My memories, you see, were my downfall. I remembered being slightly scared of the movie and also enjoying it. But upon watching it again I realized the true folly in the script, and the animation, and what good memories I had were ruined by a lifetime of experiencing good movies.

So tonight (this morning, I should say) I wanted to play a computer game. I was searching through the shelf of disks when about five of them slid off the shelf and made a huge noise and right into the center of my desk slid Age of Empires II: Age of Kings. Now... I love this game. I will tell you that until the day I die, even after the ridiculous game I just played.

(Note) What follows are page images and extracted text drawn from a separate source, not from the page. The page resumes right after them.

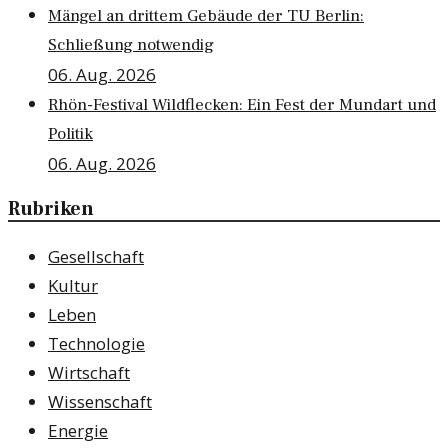
Mängel an drittem Gebäude der TU Berlin:
Schließung notwendig
06. Aug. 2026
Rhön-Festival Wildflecken: Ein Fest der Mundart und
Politik
06. Aug. 2026
Rubriken
Gesellschaft
Kultur
Leben
Technologie
Wirtschaft
Wissenschaft
Energie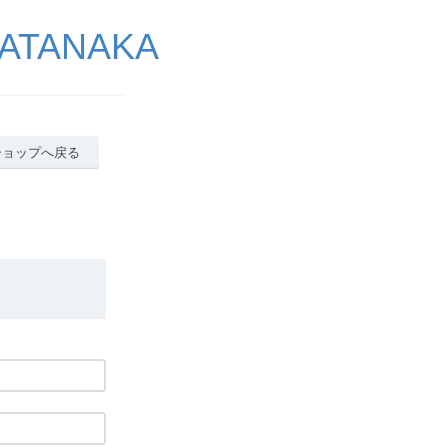
ATANAKA
ショップへ戻る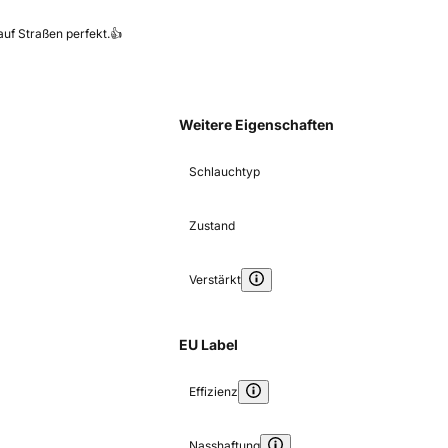
auf Straßen perfekt.👍
Weitere Eigenschaften
Schlauchtyp
Zustand
Verstärkt
EU Label
Effizienz
Nasshaftung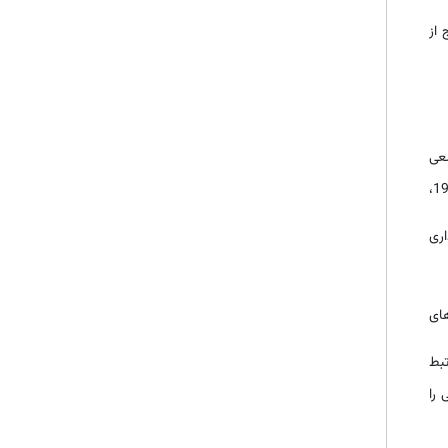
 از
سعی
در راه اندازی اولین استانداردهای حسابداری در دهه 1930 داشت. پس از این تلاش قانون اوراق بهادار 1933 و قانون مبادله اوراق بهادار 1934،
اری
ای
بط
 را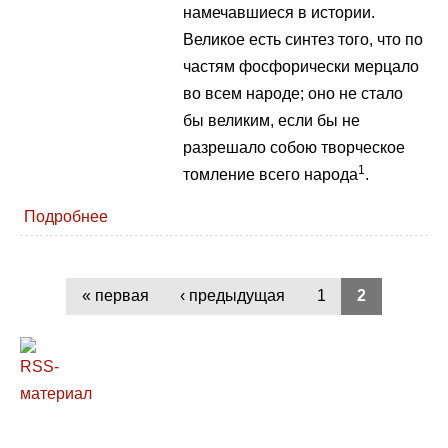
намечавшиеся в истории.
Великое есть синтез того, что по
частям фосфорически мерцало
во всем народе; оно не стало
бы великим, если бы не
разрешало собою творческое
1
томление всего народа
.
Подробнее
« первая
‹ предыдущая
1
2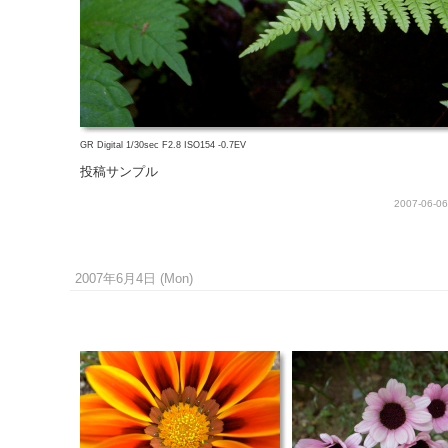
GR Digital 1/30sec F2.8 ISO154 -0.7EV
投稿サンプル
2007-06-06
2007年6月4日 (Mon)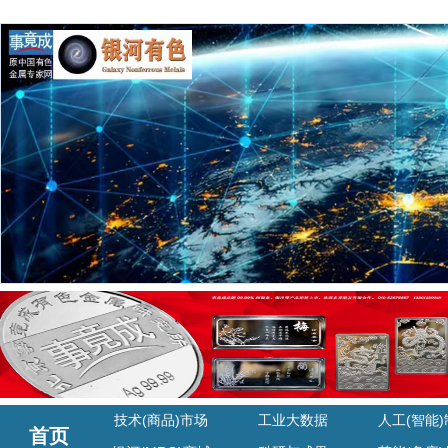
技术(商品)市场
工业大数据
人工(智能
首页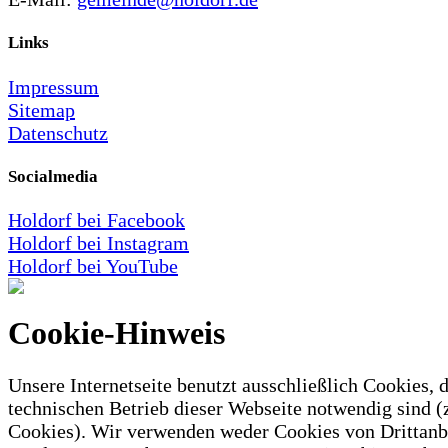
Links
Impressum
Sitemap
Datenschutz
Socialmedia
Holdorf bei Facebook
Holdorf bei Instagram
Holdorf bei YouTube
Cookie-Hinweis
Unsere Internetseite benutzt ausschließlich Cookies, d
technischen Betrieb dieser Webseite notwendig sind (
Cookies). Wir verwenden weder Cookies von Drittanb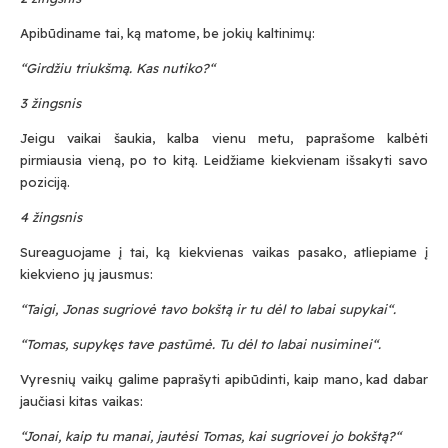
Apibūdiname tai, ką matome, be jokių kaltinimų:
“Girdžiu triukšmą. Kas nutiko?“
3
žingsnis
Jeigu vaikai šaukia, kalba vienu metu, paprašome kalbėti
pirmiausia vieną, po to kitą. Leidžiame kiekvienam išsakyti savo
poziciją.
4
žingsnis
Sureaguojame į tai, ką kiekvienas vaikas pasako, atliepiame į
kiekvieno jų jausmus:
“Taigi, Jonas sugriovė tavo bokštą ir tu dėl to labai supykai“.
“Tomas, supykęs tave pastūmė. Tu dėl to labai nusiminei“.
Vyresnių vaikų galime paprašyti apibūdinti, kaip mano, kad dabar
jaučiasi kitas vaikas:
“Jonai, kaip tu manai, jautėsi Tomas, kai sugriovei jo bokštą?“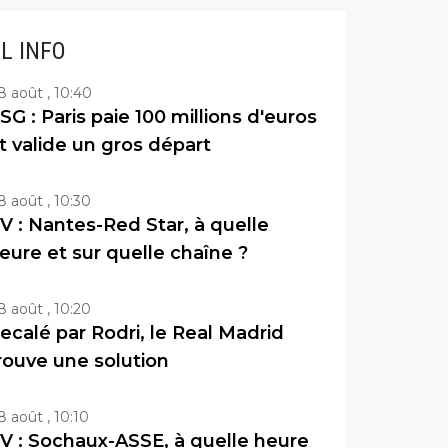
IL INFO
8 août , 10:40
SG : Paris paie 100 millions d'euros
t valide un gros départ
8 août , 10:30
V : Nantes-Red Star, à quelle
eure et sur quelle chaîne ?
8 août , 10:20
ecalé par Rodri, le Real Madrid
rouve une solution
8 août , 10:10
V : Sochaux-ASSE, à quelle heure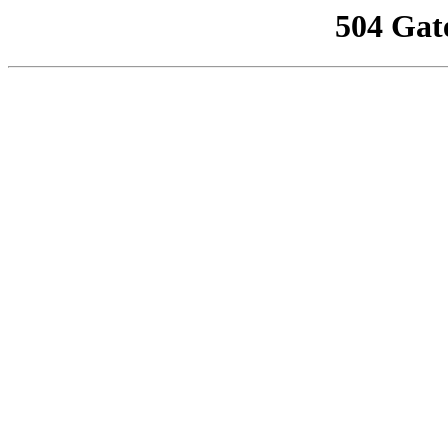
504 Gat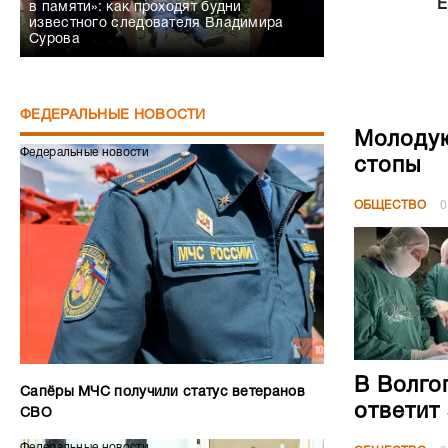
Е
в памяти»: как проходят будни
известного следователя Владимира
Сурова
ФЕДЕРАЛЬНЫЕ НОВОСТИ
Молодую
Федеральные новости
стопы
ОБЩЕСТВО
0
В Волго
Сапёры МЧС получили статус ветеранов
ответит
СВО
Федеральные новости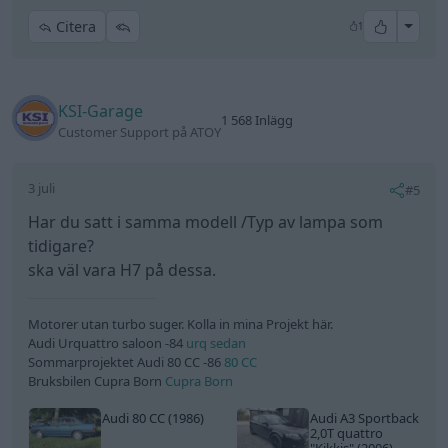
All re
Citera
1
KSI-Garage
1 568 Inlägg
Customer Support på ATOY
3 juli
#5
Har du satt i samma modell /Typ av lampa som
tidigare?
ska väl vara H7 på dessa.
Motorer utan turbo suger. Kolla in mina Projekt här.
Audi Urquattro saloon -84
urq sedan
Sommarprojektet Audi 80 CC -86
80 CC
Bruksbilen Cupra Born
Cupra Born
Audi 80 CC (1986)
Audi A3 Sportback
2,0T quattro
"Kikkis"
(2006)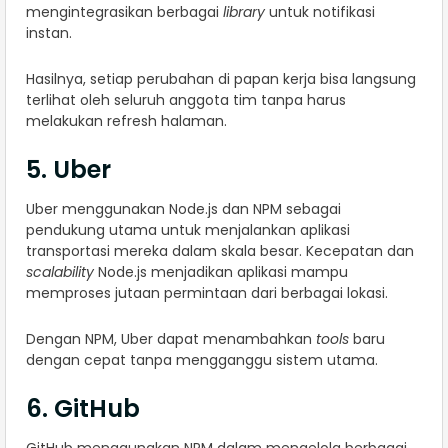
mengintegrasikan berbagai
library
untuk notifikasi
instan.
Hasilnya, setiap perubahan di papan kerja bisa langsung
terlihat oleh seluruh anggota tim tanpa harus
melakukan refresh halaman.
5. Uber
Uber menggunakan Node.js dan NPM sebagai
pendukung utama untuk menjalankan aplikasi
transportasi mereka dalam skala besar. Kecepatan dan
scalability
Node.js menjadikan aplikasi mampu
memproses jutaan permintaan dari berbagai lokasi.
Dengan NPM, Uber dapat menambahkan
tools
baru
dengan cepat tanpa mengganggu sistem utama.
6. GitHub
GitHub menggunakan NPM dalam mengelola berbagai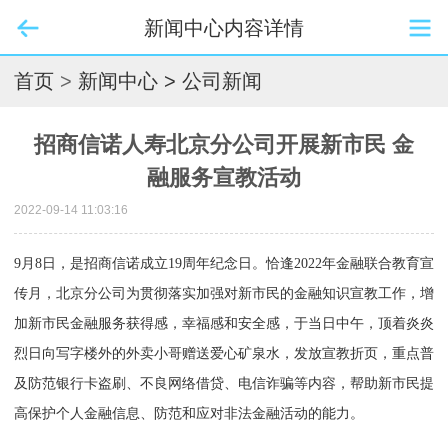
新闻中心内容详情
首页
>
新闻中心
> 公司新闻
招商信诺人寿北京分公司开展新市民 金
融服务宣教活动
2022-09-14 11:03:16
9月8日，是招商信诺成立19周年纪念日。恰逢2022年金融联合教育宣
传月，北京分公司为贯彻落实加强对新市民的金融知识宣教工作，增
加新市民金融服务获得感，幸福感和安全感，于当日中午，顶着炎炎
烈日向写字楼外的外卖小哥赠送爱心矿泉水，发放宣教折页，重点普
及防范银行卡盗刷、不良网络借贷、电信诈骗等内容，帮助新市民提
高保护个人金融信息、防范和应对非法金融活动的能力。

I will stand by AOE forever. It is one of the first computer games I ever played and therefore I must be loyal. However, I had forgotten my real intentions when I play this game.

Like most computer action games, there's some killing. Violence. Little tiny cavaliers fighting other tiny two-handed swordsmen. But that's not why I play! I like the building, the upgrades, the "making" of itty-bitty lumberjacks and miners, and of course the cheat codes that make all those mini-people's lives meaningless. Not getting gold fast enough? Type "robin hood" into the screen and WHAM-O you are now 1000 gold units richer. THAT, my friends, is why I play. Instant success.

This time, however, was different. I put the disk in and began to play and after a while, the other players began to attack me. For no reason. This has never happened before, as far as I remember. Usually I can play my game in peace and I won't have to kill anyone or get myself killed. But this time the blue people and the yellow people started to attack me so I was distracted from my little farmers and shepherdesses and fishing boats. SO distracted that when I tried to cheat-code the blues and the yellows to death, I accidentally killed the reds.

And then I won. And it was all over. I almost cried. All that effort and mess (and injury) to find the game, and it was done in ten minutes. All those good memories of playing AOE into the early hours of Christmas break, just as I did in elementary school... tainted. Tainted by evil, violent, travesties of Byzantine emperors and swordsmen on little white horses and minuscule battering rams come to vanquish my barracks and burn my market to the ground. They came and trampled my farms and raped the farmers (ok, ok, not really) and tied up my monk as they ransacked the monastery! The horror! The horror!

So what did I do? Rather than face defeat like I did when I was twelve, what did I do?!

Cheat code entry: TORPEDO BLUE, TORPEDO RED [oops, but now I'm still dying], TORPEDO YELLOW.

AOE (in fancy script): You are victorious!

Me: "Aw, dangit."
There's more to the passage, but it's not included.